EXERCISE GOAL: A faithful copy of each record is required, minus the images.

────────────────────

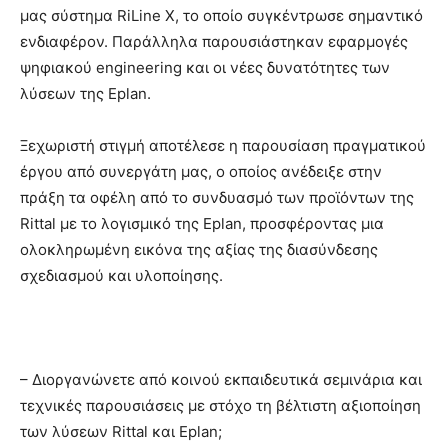
μας σύστημα RiLine X, το οποίο συγκέντρωσε σημαντικό
ενδιαφέρον. Παράλληλα παρουσιάστηκαν εφαρμογές
ψηφιακού engineering και οι νέες δυνατότητες των
λύσεων της Eplan.
Ξεχωριστή στιγμή αποτέλεσε η παρουσίαση πραγματικού
έργου από συνεργάτη μας, ο οποίος ανέδειξε στην
πράξη τα οφέλη από το συνδυασμό των προϊόντων της
Rittal με το λογισμικό της Eplan, προσφέροντας μια
ολοκληρωμένη εικόνα της αξίας της διασύνδεσης
σχεδιασμού και υλοποίησης.
– Διοργανώνετε από κοινού εκπαιδευτικά σεμινάρια και
τεχνικές παρουσιάσεις με στόχο τη βέλτιστη αξιοποίηση
των λύσεων Rittal και Eplan;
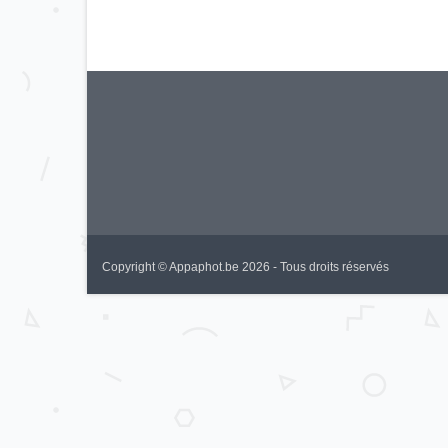
Copyright © Appaphot.be 2026 - Tous droits réservés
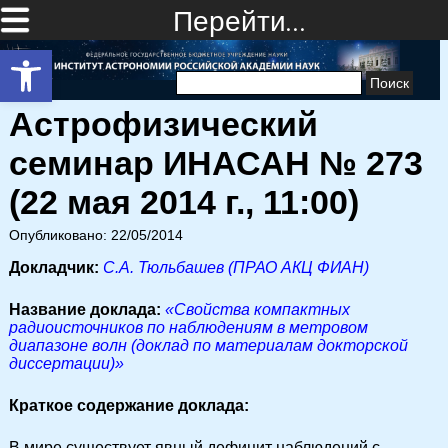
Перейти…
Открыть панель инструментов
Найти:
Астрофизический
семинар ИНАСАН № 273
(22 мая 2014 г., 11:00)
Опубликовано: 22/05/2014
Докладчик:
С.А. Тюльбашев (ПРАО АКЦ ФИАН)
Название доклада:
«Свойства компактных
радиоисточников по наблюдениям в метровом
диапазоне волн (доклад по материалам докторской
диссертации)»
Краткое содержание доклада:
В мире существует явный дефицит наблюдений с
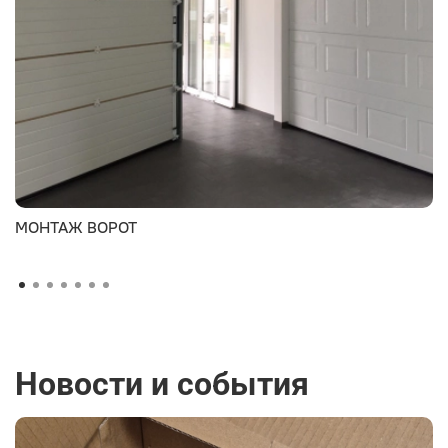
МОНТАЖ ВОРОТ
Новости и события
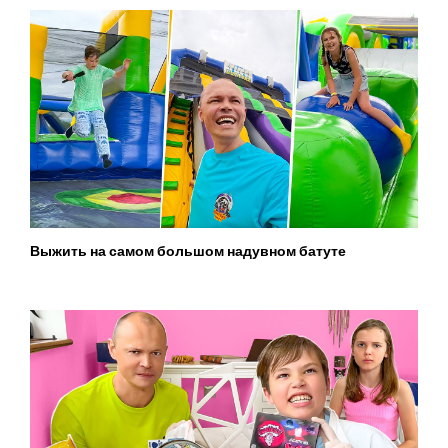
Выжить на самом большом надувном батуте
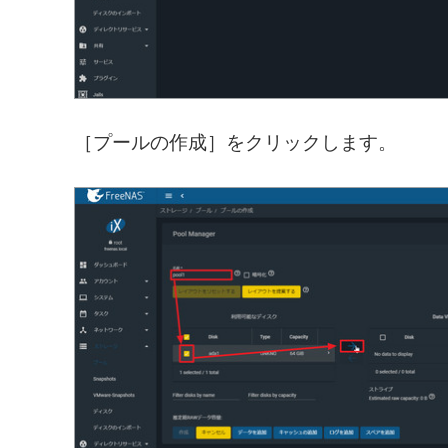
［プールの作成］をクリックします。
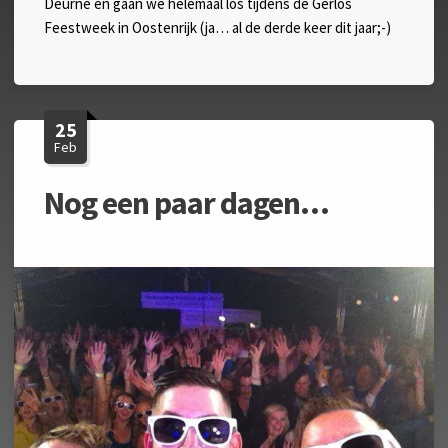
Deurne en gaan we helemaal los tijdens de Gerlos
Feestweek in Oostenrijk (ja… al de derde keer dit jaar;-)
25
Feb
Nog een paar dagen…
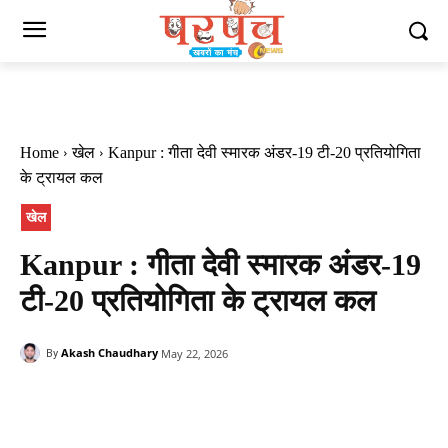
Home
खेल
Kanpur : गीता देवी स्मारक अंडर-19 टी-20 प्रतियोगिता
के ट्रायल कल
खेल
Kanpur : गीता देवी स्मारक अंडर-19
टी-20 प्रतियोगिता के ट्रायल कल
Akash Chaudhary
May 22, 2026
By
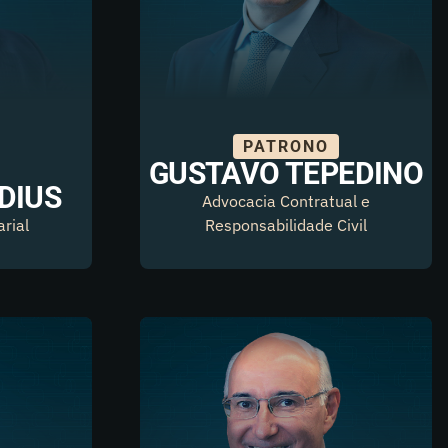
PATRONO
GUSTAVO TEPEDINO
DIUS
Advocacia Contratual e
rial
Responsabilidade Civil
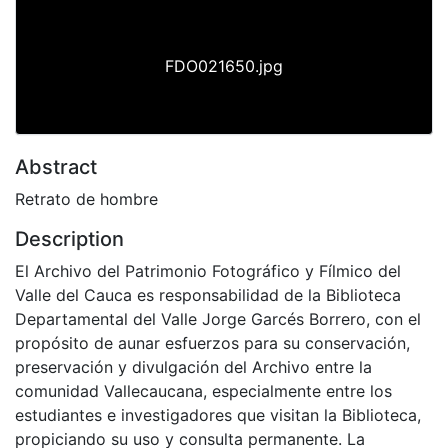
FDO021650.jpg
Abstract
Retrato de hombre
Description
El Archivo del Patrimonio Fotográfico y Fílmico del
Valle del Cauca es responsabilidad de la Biblioteca
Departamental del Valle Jorge Garcés Borrero, con el
propósito de aunar esfuerzos para su conservación,
preservación y divulgación del Archivo entre la
comunidad Vallecaucana, especialmente entre los
estudiantes e investigadores que visitan la Biblioteca,
propiciando su uso y consulta permanente. La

────────────────────

REPLY TO THE EXERCISE:
μας σύστημα RiLine X, το οποίο συγκέντρωσε σημαντικό
ενδιαφέρον. Παράλληλα παρουσιάστηκαν εφαρμογές
ψηφιακού engineering και οι νέες δυνατότητες των
λύσεων της Eplan.
Ξεχωριστή στιγμή αποτέλεσε η παρουσίαση πραγματικού
έργου από συνεργάτη μας, ο οποίος ανέδειξε στην
πράξη τα οφέλη από το συνδυασμό των προϊόντων της
Rittal με το λογισμικό της Eplan, προσφέροντας μια
ολοκληρωμένη εικόνα της αξίας της διασύνδεσης
σχεδιασμού και υλοποίησης.
– Διοργανώνετε από κοινού εκπαιδευτικά σεμινάρια και
τεχνικές παρουσιάσεις με στόχο τη βέλτιστη αξιοποίηση
των λύσεων Rittal και Eplan;
Copyright © Appaphot.be 2026 - Tous droits réservés
Перейти…
Открыть панель инструментов
Найти:
Астрофизический
семинар ИНАСАН № 273
(22 мая 2014 г., 11:00)
Опубликовано: 22/05/2014
Докладчик:
С.А. Тюльбашев (ПРАО АКЦ ФИАН)
Название доклада:
«Свойства компактных
радиоисточников по наблюдениям в метровом
диапазоне волн (доклад по материалам докторской
диссертации)»
Краткое содержание доклада:
В мире существует явный дефицит наблюдений с
МОНТАЖ ВОРОТ
Новости и события
Выжить на самом большом надувном батуте
［プールの作成］をクリックします。
Deurne en gaan we helemaal los tijdens de Gerlos
Feestweek in Oostenrijk (ja… al de derde keer dit jaar;-)
25
Feb
Nog een paar dagen…
Home
खेल
Kanpur : गीता देवी स्मारक अंडर-19 टी-20 प्रतियोगिता
के ट्रायल कल
खेल
Kanpur : गीता देवी स्मारक अंडर-19
टी-20 प्रतियोगिता के ट्रायल कल
Akash Chaudhary
May 22, 2026
By
PATRONO
GUSTAVO TEPEDINO
DIUS
Advocacia Contratual e
rial
Responsabilidade Civil
FDO021650.jpg
Abstract
Retrato de hombre
Description
El Archivo del Patrimonio Fotográfico y Fílmico del
Valle del Cauca es responsabilidad de la Biblioteca
Departamental del Valle Jorge Garcés Borrero, con el
propósito de aunar esfuerzos para su conservación,
preservación y divulgación del Archivo entre la
comunidad Vallecaucana, especialmente entre los
estudiantes e investigadores que visitan la Biblioteca,
propiciando su uso y consulta permanente. La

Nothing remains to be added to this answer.